The DEA, in one case, suspended a drug distributor that shipped 11 million opioid pills to a community with a population of 25,000, according to the media investigation. In another, Walgreens pharmacies were selling 1 million opioids in a year — nearly 14 times a typical drug store.

Doherty twice declined to tell the committee that the law was preventing the DEA from responding to the opioid crisis. Instead, he said the DEA was “happy to work with Congress” to ensure “we have the most updated and applicable tools.”

The law required the Department of Health and Human Services, in coordination with the DEA, to release a report in April 2016 on numerous topics surrounding the opioid epidemic, including how effectively the government was combatting illegal prescription painkiller dealing.
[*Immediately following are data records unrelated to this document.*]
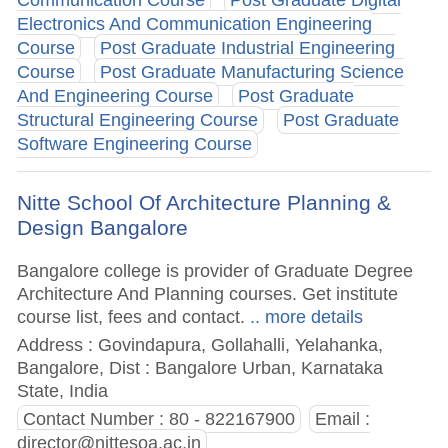
Electronics And Communication Engineering
Course
Post Graduate Industrial Engineering
Course
Post Graduate Manufacturing Science
And Engineering Course
Post Graduate
Structural Engineering Course
Post Graduate
Software Engineering Course
Nitte School Of Architecture Planning &
Design Bangalore
Bangalore college is provider of Graduate Degree
Architecture And Planning courses. Get institute
course list, fees and contact.
.. more details
Address : Govindapura, Gollahalli, Yelahanka,
Bangalore, Dist : Bangalore Urban, Karnataka
State, India
Contact Number : 80 - 822167900
Email :
director@nittesoa.ac.in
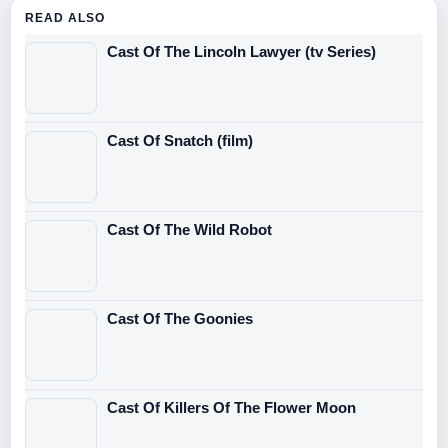
READ ALSO
Cast Of The Lincoln Lawyer (tv Series)
Cast Of Snatch (film)
Cast Of The Wild Robot
Cast Of The Goonies
Cast Of Killers Of The Flower Moon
Tennessee Republican Rep. Marsha Blackburn, another cosponsor for the bill who received $120,000 from the pharmaceutical industry, questioned why the report was being delayed.

“You’ve heard the frustration from the panel of not getting information from the DEA that we need,” she said, continuing a bipartisan line of questioning from Walden and other committee members about why the agency was stonewalling opioid-related requests from the panel. (RELATED: DEA Could Face Subpoena For Stonewalling Congress In Opioid Fight)

“It’s my understanding that HHS has the lead to this report,” Doherty told her.

The WaPo/”60 Minutes” investigation pegged Blackburn as one of the major supporters of the bill. She recently announced a senatorial bid.

The DEA negotiated the language of the legislation of the bill, according to Doherty.